I was experimenting with meta programming to this point:

// compiled on Ubuntu 13.04 with:
// clang++ -O3 -ftemplate-depth-8192 -fconstexpr-depth=4096 -std=c++11 -stdlib=libc++ -lcxxrt -ldl compile-time-primes.cpp -o compile-time-primes

// assembly output with:
// clang++ -S -mllvm --x86-asm-syntax=intel -O3 -ftemplate-depth-8192 -fconstexpr-depth=4096 -std=c++11 -stdlib=libc++ -lcxxrt -ldl compile-time-primes.cpp -o compile-time-primes.asm

#include <array>
#include <iostream>

template<typename T>
constexpr bool is_prime(T number, T limit, T counter)
{
    return counter >= limit
        ? number % limit != 0
        : number % counter
            ? is_prime(number, number / counter, counter + 2)
            : false;
}

template<typename T>
constexpr bool is_prime(T n)
{
    return n == 2 || n == 3 || n == 5
        ? true
        : n <= 1 || n % 2 == 0
            ? false
            : is_prime(n, n / 3, T{3});
}

template<size_t n>
struct print_below;

template<> struct print_below<2> { inline static void primes() { std::cout << 2; } };
template<size_t n>
struct print_below
{
    inline static void primes()
    {
        print_below<n - 1>::primes();
        constexpr bool is_n_prime = is_prime(n);
        if(is_n_prime)
            std::cout << ", " << n;
    }
};

template <typename T, T... N>
struct primes { static const std::array<bool, sizeof...(N)> cache; };

template <typename T, typename L, T R>
struct append_param;

template <typename T, T... L, T R>
struct append_param<T, primes<T, L...>, R> { using primes = primes<T, L..., R>; };

template <size_t N>
struct indexer : append_param<size_t, typename indexer<N - 1>::primes, N - 1> {};

template <>
struct indexer<0> { using primes = primes<size_t>; };

template <typename T, T... N>
const std::array<bool, sizeof...(N)> primes<T, N...>::cache = {{ is_prime(N)... }};

int main()
{
    std::cout << "Some primes: \n";
    print_below<8000>::primes();
    std::cout << std::endl;

    const auto &primes_cache = indexer<1000>::primes::cache;

    for(size_t i = 1; i < primes_cache.size(); ++i)
        std::cout << i << (primes_cache[i] ? " is " : " is not ") << "prime" << std::endl;
}

Now I'm wondering whether there's a better tail recursive algorithm for is_prime that can be put in a constexpr function.

Is there anything much better than this?

• Requirement: It must be tail recursive.
• Desirable: To fit in a constexpr function.

Answer 1

Yes.

First of all, one of your main limits will be your recursion depth limit.
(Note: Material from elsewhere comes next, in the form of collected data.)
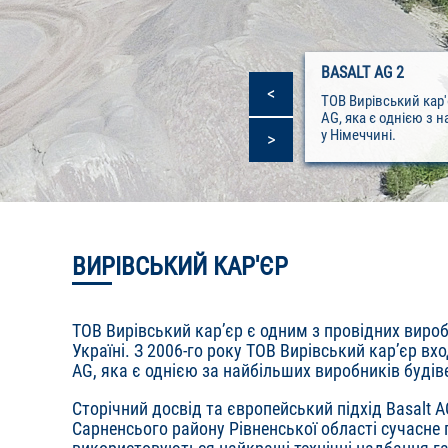
BASALT AG 2
<
ТОВ Вирівський кар'
AG, яка є однією з 
у Німеччині.
>
ВИРІВСЬКИЙ КАР'ЄР
ТОВ Вирівський кар’єр є одним з провідних вироб
Україні. З 2006-го року ТОВ Вирівський кар’єр вх
AG, яка є однією за найбільших виробників будів
Сторічний досвід та європейський підхід Basalt 
Сарненсього району Рівненської області сучасне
Yours recurses once for every odd number from 3 to sqrt(N). With a ~1000 recursion limit, it means you'll only be able to handle numbers up to 1 million. You need to reduce the amount of recursion you are doing.
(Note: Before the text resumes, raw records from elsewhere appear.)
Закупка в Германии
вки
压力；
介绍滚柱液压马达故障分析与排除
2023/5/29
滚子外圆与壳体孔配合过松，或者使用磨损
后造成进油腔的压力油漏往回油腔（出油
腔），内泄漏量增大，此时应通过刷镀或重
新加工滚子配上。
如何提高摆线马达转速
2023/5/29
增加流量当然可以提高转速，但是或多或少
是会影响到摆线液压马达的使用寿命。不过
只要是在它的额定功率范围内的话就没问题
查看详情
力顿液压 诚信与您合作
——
A way to do this is to do a divide-and-conquer search for the factors of your number N. With a bit of work, you can extend this to a limit on the order of 2^1000 (ie, other things, besides recursion limit, will make it fail to work first).

Second, instead of checking every odd number, check 6 mod 1 and 5, with a special case to check 2/3/5 at the start. Longer ranged patterns can be used as well than just a radius of 6.

Third, there are probabilistic primality tests that are sufficiently reliable that using them is the right answer. You could probably build a hard coded table of the numbers for which the test fails, check against that table, and do the tests otherwise, and make your upper limit much, much higher than what you can practically do otherwise.

Another issue with your design is that it tests for primes one at a time: ideally, you should build up a table of primes and use those to help with your prime testing. Some compilers will do memoization of previous results, you can look into exploiting that.